(Data entries)
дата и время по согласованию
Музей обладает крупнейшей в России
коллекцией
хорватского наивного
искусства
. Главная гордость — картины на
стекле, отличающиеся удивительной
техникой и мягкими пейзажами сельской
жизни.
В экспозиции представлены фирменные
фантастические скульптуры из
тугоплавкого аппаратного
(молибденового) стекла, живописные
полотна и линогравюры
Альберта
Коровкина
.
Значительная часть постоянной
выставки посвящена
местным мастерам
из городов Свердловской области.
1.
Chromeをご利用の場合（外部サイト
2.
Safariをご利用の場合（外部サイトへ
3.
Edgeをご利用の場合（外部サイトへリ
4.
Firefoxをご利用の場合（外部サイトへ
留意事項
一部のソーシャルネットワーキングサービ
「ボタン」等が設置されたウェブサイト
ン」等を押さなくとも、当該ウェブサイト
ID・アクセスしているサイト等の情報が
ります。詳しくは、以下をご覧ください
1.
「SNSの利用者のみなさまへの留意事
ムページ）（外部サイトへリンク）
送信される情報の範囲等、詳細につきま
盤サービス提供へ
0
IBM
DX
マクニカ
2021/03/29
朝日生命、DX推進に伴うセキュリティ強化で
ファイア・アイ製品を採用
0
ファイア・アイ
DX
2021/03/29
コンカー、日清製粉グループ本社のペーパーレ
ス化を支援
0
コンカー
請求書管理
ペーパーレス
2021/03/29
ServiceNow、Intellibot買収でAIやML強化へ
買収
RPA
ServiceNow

(Task directions) Whenever the word "ServiceNow" shows up in a line of the entries, copy that line.

(Written response)
ServiceNow、Intellibot買収でAIやML強化へ
ServiceNow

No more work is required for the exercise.